Sunday 14 January 2018

Tintin and Alph-Art


In March 1983, Georges Prosper Remi, better known as Hergé, died, leaving the final volume of The Adventures of Tintin, Tintin and Alph-Art, unpublished.

Although there have been many unlicensed attempts to finish the incomplete work over the decades (after Hergé's widow withdrew permission for his colleague Bob de Moor to finish it), there have also been several releases of what was done - which was outlines and sketches only.
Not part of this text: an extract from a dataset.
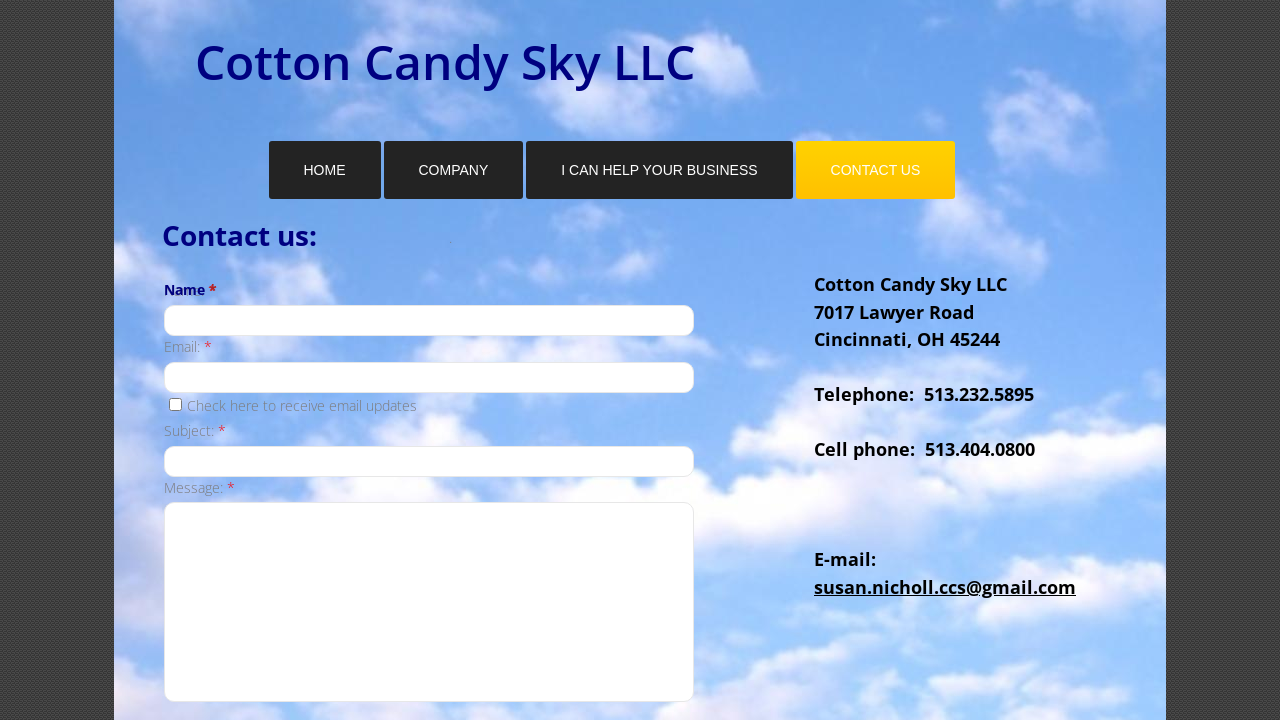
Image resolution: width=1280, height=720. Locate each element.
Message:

There have been two UK releases of the unfinished adventure: the 1990 Casterman edition, and the 2004 Egmont edition. The Casterman edition either splits the book in two, with one half having the sketches and the other half a transcription of the text (as was done for the original Belgian edition), or has a separate supplementary booklet with the English translation which was expensive to produce and caused it to be discontinued. I can see evidence for both existing and I'm not entirely sure which is right; maybe the booklet version was discontinued and replaced with the one with the transcription included?

The Egmont version, however, goes for a rather different approach, in doing so bringing it up to the same page count and format as the other albums. And I'm not sure it's one which satisifies anyone. Take a look:


Surely it'd have been nice to have a full-page version of the sketched page? To be fair, the very first pages, which are more detailed, are in full-page format... but even so, the original version sounds much nicer than this one. A lot of Egmont's edition is tiny pictures of the sketched pages accompanied by a text translation and inexplicable giant versions of certain sketches.

So what is the happy medium here? I really want the full versions of the sketched pages, so I'd go for whichever version Casterman published. If you want a 'readalong' English translation, the obvious solution would seem to be a version with the original sketch on one page and a transcript on the other... but that would probably be prohibitively expensive. It's a tricky one, and it's likely that no viable solution would please everyone. But there's got to be something better than what Egmont did?